Task to carry out: Those lines of the records that contain "学术讲座" are to be located and copied.

Exercise inputs below:

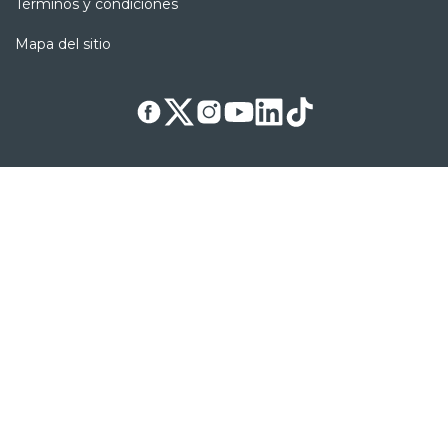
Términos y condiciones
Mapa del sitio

End of Exercise inputs.
Exercise inputs below:

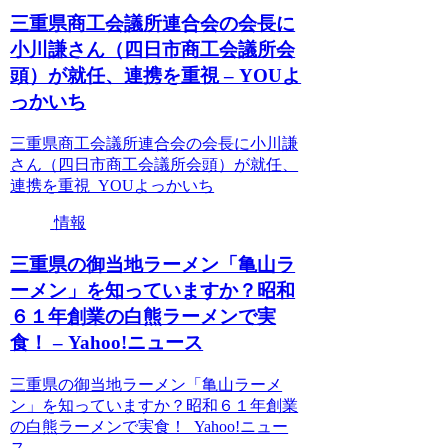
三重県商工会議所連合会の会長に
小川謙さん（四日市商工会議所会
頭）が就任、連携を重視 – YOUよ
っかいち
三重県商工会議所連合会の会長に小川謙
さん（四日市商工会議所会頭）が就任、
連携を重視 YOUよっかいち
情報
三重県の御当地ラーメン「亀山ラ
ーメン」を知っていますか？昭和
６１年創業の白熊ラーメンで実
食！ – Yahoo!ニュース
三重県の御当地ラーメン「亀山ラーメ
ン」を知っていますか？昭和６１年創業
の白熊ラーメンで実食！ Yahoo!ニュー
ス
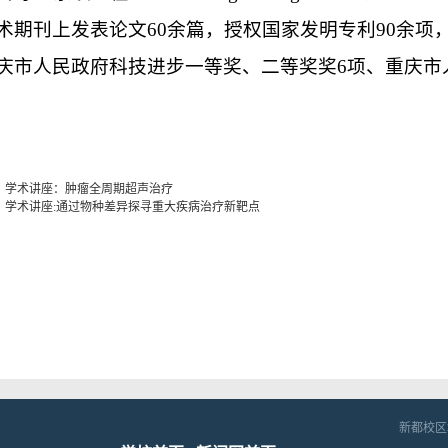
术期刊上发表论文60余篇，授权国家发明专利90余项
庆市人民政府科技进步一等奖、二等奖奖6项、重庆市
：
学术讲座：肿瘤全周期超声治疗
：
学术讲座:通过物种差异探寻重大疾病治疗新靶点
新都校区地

End of Exercise inputs.

Result of the task:
学术讲座：肿瘤全周期超声治疗
学术讲座:通过物种差异探寻重大疾病治疗新靶点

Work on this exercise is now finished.